What the task asks: What you return must be the data below, word for word, without any images.

Data supplied:
◆ ◆ ◆ ◆
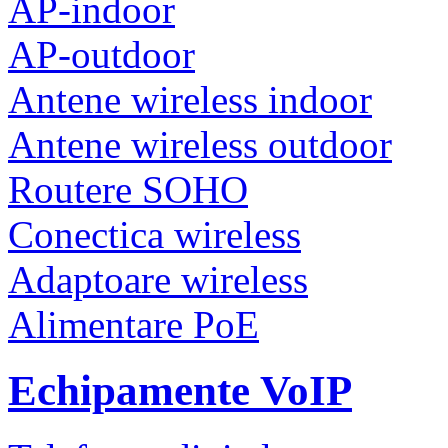
AP-indoor
AP-outdoor
Antene wireless indoor
Antene wireless outdoor
Routere SOHO
Conectica wireless
Adaptoare wireless
Alimentare PoE
Echipamente VoIP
◆ ◆ ◆ ◆
Answer section:
AP-indoor
AP-outdoor
Antene wireless indoor
Antene wireless outdoor
Routere SOHO
Conectica wireless
Adaptoare wireless
Alimentare PoE
Echipamente VoIP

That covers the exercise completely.